Browne feels “an emotional connection” to Highland Park, Echo Park and Silverlake, which he says are “basically Mexican neighbourhoods”. Despite some gentrification, they still have great cultural identity and a sense of pride.”
He also remembers times as a young man when he would “drive through huge expanses of orange trees to go surfing” at places like Sunset Beach.
“It’s all city now, housing developments and malls,” he adds. “I realised the malls in Orange County had the same stores, same restaurants as in Austin, Texas, or Detroit, Michigan. That culture is springing up everywhere.”
The principled Browne believes in looking after the wildlife that remains and says: “You have to protect the green spaces inside the city and preserve the bluffs overlooking the ocean in Santa Barbara where Monarch butterflies gather.”
This brings us to gorgeous song The Dreamer, sung in both English and Spanish and written with Eugene Rodriguez of LA collective Los Cenzontles and Los Lobos legend David Hidalgo.
Against the backdrop of Donald Trump’s infamous border wall, it tells the story of a Mexican migrant who settled in the States as a child only to receive a deportation order when she was older.
“I know Lucina,” says Browne of the deportee. “All I can say is how good these people are. They’ve given so much to our country.”
He believes “the wall is there to manipulate people’s fears and a blatant, disgusting attempt to portray the United States as being under siege”.
Only last year, a film called Linda And The Mockingbirds, showed Browne and Mexican-American icon Linda Ronstadt travelling by bus from the Bay Area of San Francisco to the small town where her grandfather grew up.
He says: “On that trip, we saw concertina wire strung up across the border. You see Lucina sitting at the crossing talking about what it’s like to come to the States as a young person, only to be discriminated against.
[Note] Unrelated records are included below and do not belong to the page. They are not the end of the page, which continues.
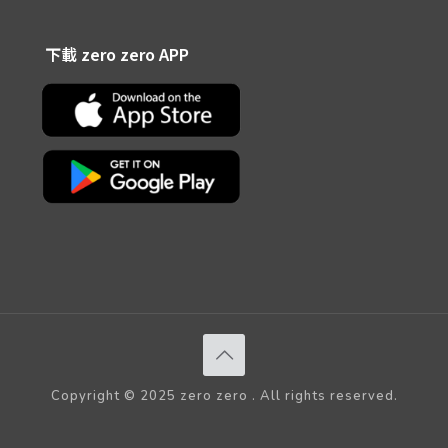
下載 zero zero APP
Copyright © 2025 zero zero . All rights reserved.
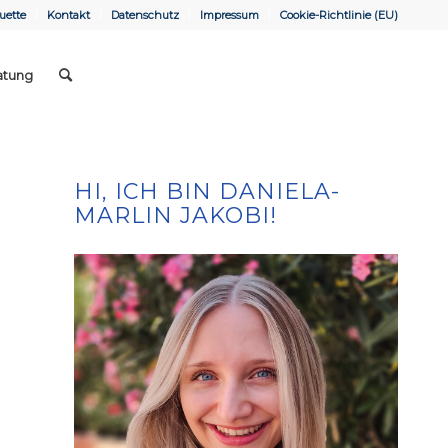
uette
Kontakt
Datenschutz
Impressum
Cookie-Richtlinie (EU)
atung
HI, ICH BIN DANIELA-
MARLIN JAKOBI!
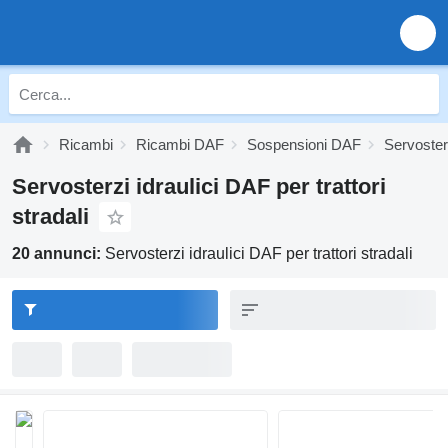
Ricambi
Ricambi DAF
Sospensioni DAF
Servoster
Servosterzi idraulici DAF per trattori
stradali
20 annunci:
Servosterzi idraulici DAF per trattori stradali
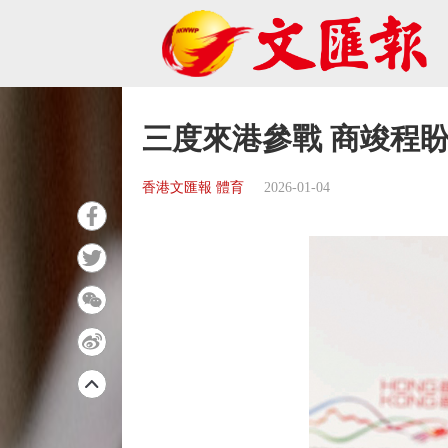
三度來港參戰 商竣程
香港文匯報 體育
2026-01-04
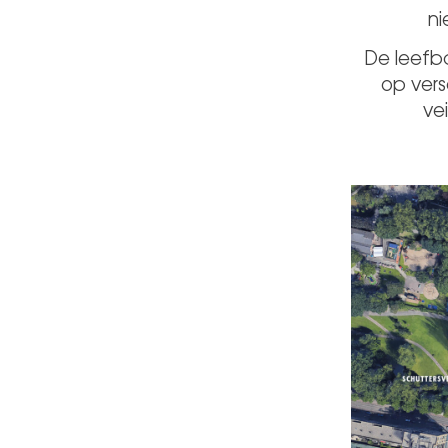
ni
De leefb
op vers
ve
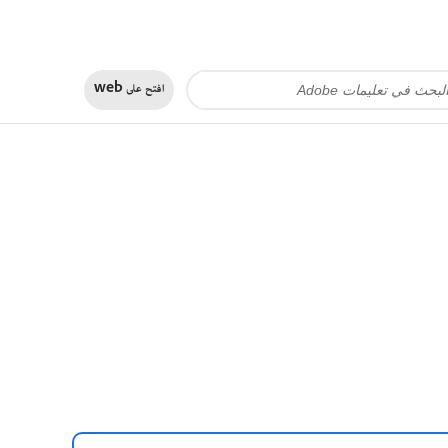
افتح على
web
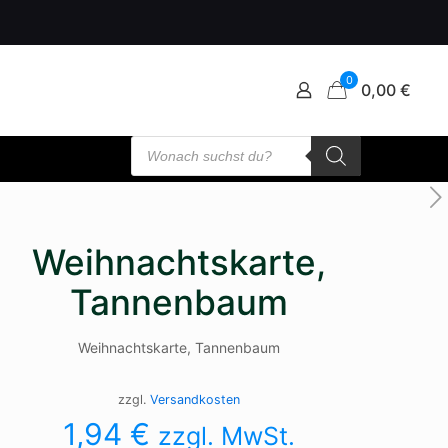
0
0,00 €
Products
search
Weihnachtskarte,
Tannenbaum
Weihnachtskarte, Tannenbaum
zzgl.
Versandkosten
1,94
€
zzgl. MwSt.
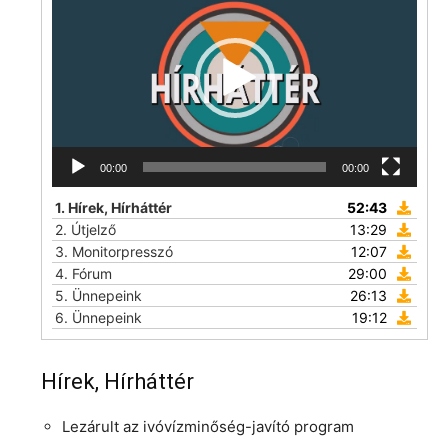
00:00
00:00
1.
Hírek, Hírháttér
52:43
2.
Útjelző
13:29
3.
Monitorpresszó
12:07
4.
Fórum
29:00
5.
Ünnepeink
26:13
6.
Ünnepeink
19:12
Hírek, Hírháttér
Lezárult az ivóvízminőség-javító program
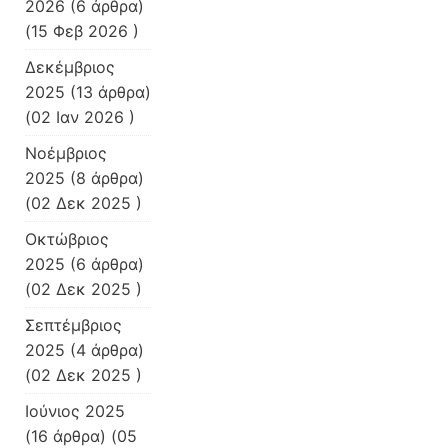
2026
(6 άρθρα)
(15 Φεβ 2026 )
Δεκέμβριος
2025
(13 άρθρα)
(02 Ιαν 2026 )
Νοέμβριος
2025
(8 άρθρα)
(02 Δεκ 2025 )
Οκτώβριος
2025
(6 άρθρα)
(02 Δεκ 2025 )
Σεπτέμβριος
2025
(4 άρθρα)
(02 Δεκ 2025 )
Ιούνιος 2025
(16 άρθρα) (05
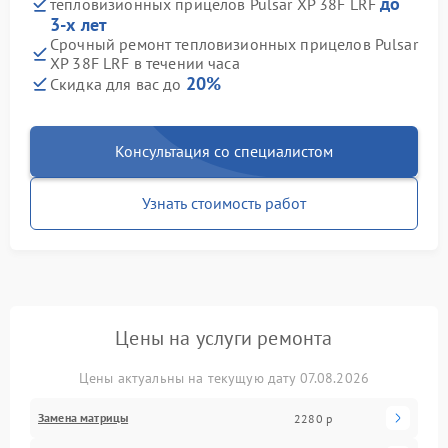
до
тепловизионных прицелов Pulsar XP 38F LRF
3-х лет
Срочный ремонт тепловизионных прицелов Pulsar
XP 38F LRF в течении часа
20%
Скидка для вас до
Консультация со специалистом
Узнать стоимость работ
Цены на услуги ремонта
Цены актуальны на текущую дату 07.08.2026
Замена матрицы
2280 р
It’s heartbreaking.
“Your heart gets engaged and that’s what I want from a song, to appeal to people’s emotions.”
Another effort ticking that box is Love Is Love, inspired Browne’s trips to poverty-stricken, trouble-torn Haiti where he witnessed the blossoming of both a school and a music studio.
“The poverty is so omnipresent but what you’re left with is this incredible spirit,” he says.
The song focuses on a young couple who fall in love despite their surroundings, where communities “live in tin shacks with mud floors”.
The final verse speaks of Father Rick Frechette, a selfless soul who has devoted his life to making Haiti a better place.
Browne says: “The guy went there as a priest but they said, ‘We don’t need a priest, we need a doctor’. So he became a doctor, came back and built hospitals . . . a real example of the imitation of Christ.
“He lives in a tiny room in a hospital, with no possessions, and all he does is meet the needs of these people.”
What you get from both Browne’s music and his every word is empathy with his fellow humans.
He, like the rest of us, is enduring a period like no other because of the Covid-19 pandemic, including having a mild dose of the disease in March 2020. As our chat winds up, he reflects on the different world we find ourselves in.
“I was in a restaurant last night where people were eating indoors and everybody was saying, ‘This is great’. We’re returning to a kind of normalcy but with insights we’ve been given during the pandemic year.
“We’ve examined what it means to be in the world where the health of others very much impacts on the health of ourselves. So we have to fashion a world that works for everybody. The ideals of inclusion, fairness and justice are very much a part of that fabric.”
He also returns to a subject that looms large in his mind: “We have an existential threat to the oceans. Half the oxygen we breathe comes from the ocean and there are dead spots because of human activity. We have enormous challenges to manage this world better.”
Browne’s last word, however, is on music and playing live again. “I want be in a concert where people are safe. But if we want to go back to what we had, we have to go forward to get it.”